En la única tradición académica en la que la impermeabilidad entre historiadores y científicos sociales podía reconocerse como problema, era en aquella afectada por la declarada hostilidad antihistórica de la antropología estructural-funcionalista británica y el funcionalismo sociológico americano. Tuvo que producirse, a finales de los 40, el desacato teórico de Evans-Pritchard y Firth ante la égida doctrinaria de Radcliffe-Brown en la antropología inglesa, para que quedara desatascada la relación de ésta con la historia y superada la desconfianza de los historiadores para con la antropología social y su inclinación por lo que Thompson llamaba “las explicaciones paradójicas”.
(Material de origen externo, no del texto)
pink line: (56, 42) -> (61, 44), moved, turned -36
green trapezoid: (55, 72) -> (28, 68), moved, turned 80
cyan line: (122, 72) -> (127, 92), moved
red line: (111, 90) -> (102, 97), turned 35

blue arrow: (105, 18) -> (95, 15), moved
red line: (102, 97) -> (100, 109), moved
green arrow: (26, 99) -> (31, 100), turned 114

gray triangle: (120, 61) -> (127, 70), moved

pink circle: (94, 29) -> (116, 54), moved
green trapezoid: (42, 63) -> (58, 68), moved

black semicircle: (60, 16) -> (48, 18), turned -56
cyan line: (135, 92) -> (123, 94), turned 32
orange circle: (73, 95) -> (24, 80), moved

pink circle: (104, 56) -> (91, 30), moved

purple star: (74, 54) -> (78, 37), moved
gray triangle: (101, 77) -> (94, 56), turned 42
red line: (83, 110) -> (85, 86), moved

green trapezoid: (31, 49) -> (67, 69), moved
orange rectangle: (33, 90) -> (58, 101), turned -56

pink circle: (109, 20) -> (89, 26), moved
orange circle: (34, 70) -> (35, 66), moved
Desde entonces, un poco por doquier, no se ha hecho otra cosa que alimentar la evidencia de que aquel grave asunto teórico que fue la oposición acontecimiento/estructura, como el gran obstáculo que impedía comunicarse fluidamente a historiadores y antropólogos, no era otra cosa que un falso problema originado en múltiples malentendidos y en alguna que otra terquedad epistemológica. Hoy, unos y otros aparecen crecientemente disuadidos de que es tan cierto que todo proceso contiene una estructura como que toda estructura experimenta procesos. Si en antropología deben quedar pocos que continúen sosteniendo la ilusión de una sociedad suspendida en el tiempo y asumen el cambio como una de las variables estratégicas que afecta al objeto de su conocimiento, no es menos verdad que tampoco serán seguramente mayoría los historiadores dispuestos a continuar defendiendo en serio la antigua prevalencia del suceso en sus descripciones.
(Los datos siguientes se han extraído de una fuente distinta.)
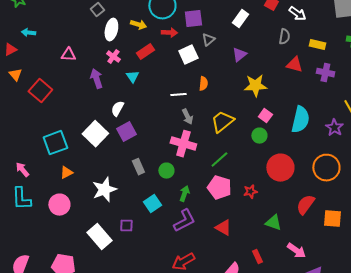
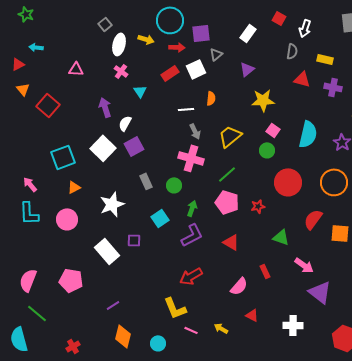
white arrow: (297, 14) -> (305, 28), turned 72
red rectangle: (145, 52) -> (170, 73), moved
purple arrow: (96, 79) -> (105, 107), moved

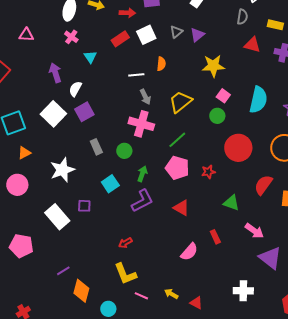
gray triangle: (216, 54) -> (176, 32), moved
red arrow: (191, 276) -> (125, 243), moved, size x0.6
red triangle: (252, 315) -> (196, 303), moved
orange diamond: (123, 336) -> (81, 291), moved

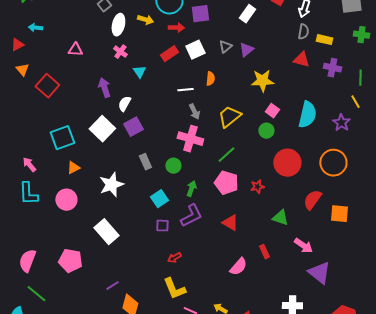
gray semicircle: (242, 17) -> (303, 32), moved
purple square: (84, 206) -> (162, 226), moved

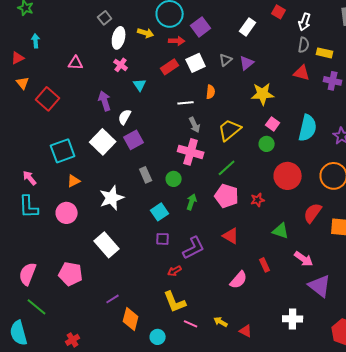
purple square: (200, 14) -> (201, 27), turned -30
cyan arrow: (35, 28) -> (36, 41), turned 80
purple L-shape: (191, 216) -> (194, 248), moved

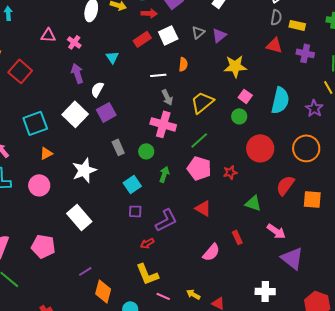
pink cross: (121, 65) -> (74, 42), moved

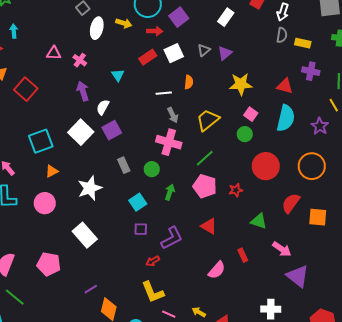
red triangle: (274, 45) -> (285, 86), moved

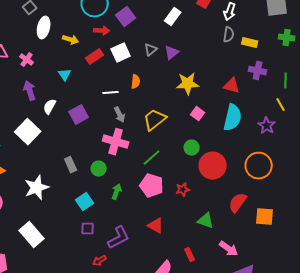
yellow arrow: (124, 23) -> (71, 40), moved
purple square: (112, 130) -> (79, 115), moved
green circle: (245, 134) -> (192, 148), moved

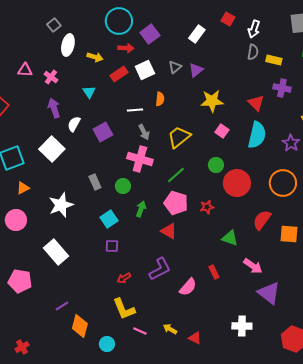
red triangle: (232, 86) -> (256, 103), turned 30
red triangle: (156, 226) -> (169, 231), moved
purple L-shape: (119, 238) -> (160, 269), moved

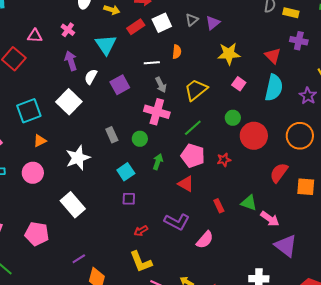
pink triangle: (25, 70) -> (35, 36), moved
cyan triangle: (89, 92) -> (106, 45), size x1.6
green triangle: (230, 238) -> (249, 203), moved
purple L-shape: (160, 269) -> (177, 222), turned 55
red rectangle: (214, 272) -> (219, 206), moved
Pero, si esa sensibilidad ha ido impregnando cada vez más los trabajos en historia antigua, medieval o moderna, forzados a conceder un papel nodal a la conjetura, no puede decirse lo mismo del contemporaneismo. Una acaso excesiva confianza en la verosimilitud y en la abundancia de los documentos accesibles, ha permitido que ese comportamiento haya acabado deviniendo una suerte de reducto fortificado desde el que la monarquía de los fenómenos ha continuado ejerciendo su antiguo despotismo, dificultando las aperturas a la repetición y a la interpretación que el diálogo con la antropología y la asunción de su utillaje conceptual han propiciado en otras jurisdicciones historiográficas.